The Imperial Japanese Navy developed an anti-aircraft ammunition combining shrapnel and incendiary shell under the name "Sanshiki".
During the Vietnam War
An American project of the 1960s led to the “beehive” shell (Beehive shell) which is not strictly speaking a bullet shell because it contains darts. The result was the 105 mm M546 APERS-T shell, first used in Viet-Nam in 1966.
The shell has approximately 8,000 half-gram darts grouped in five packs, a time fuze, detonators intended to tear the casing, a central tube, a smokeless propelling charge, a colored marker contained in the rear.

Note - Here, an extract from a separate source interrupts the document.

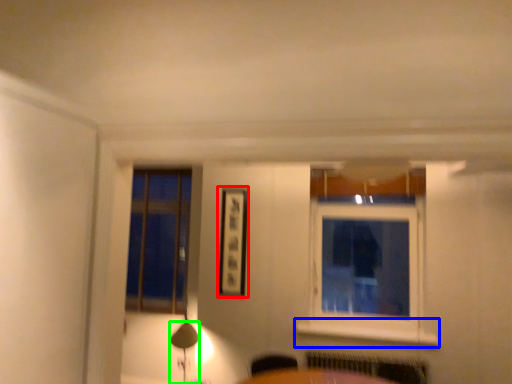 Question: Which object is the farthest from picture frame (highlighted by a red box)? Choose among these: window sill (highlighted by a blue box) or table lamp (highlighted by a green box).

Choices:
 (A) window sill
 (B) table lamp

Answer: (A)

The operation of the shell is as follows:the fuse fires, transmitting the explosion through the tube and igniting the detonators which separate the front of the casing into four pieces. The casing and the first four packets of darts squirt under the action of the rotation of the projectile, the last packet and the visual marker under the action of the propellant charge. The darts disperse from the point of explosion in a cone which is always growing in the extension of the trajectory of the projectile before its explosion.
This shell has a high anti-personnel effectiveness, in particularly under the forest canopy, but is tricky to manufacture. It is said that the name hive comes from the noise the darts make, resembling the buzzing of an enraged swarm.
Currently
Although used quite rarely, there are still ammunition of various calibers, based on the principle of shrapnel, using darts or tungtene bodies as grapeshot:balls, cylinders or rods. Some anti-missile missiles can be equipped with warheads that drop a swarm of sub-projectiles at a predetermined distance in the trajectory of the re-entrant missile. This process does not require as much precision in the pursuit and the approach trajectory as with an ordinary explosive warhead, and the use of rods provides better penetration into the adversary's walls and increases the chances of the attack. damage.
Shrapnel means loose change and is the equivalent of scrap metal in this sense.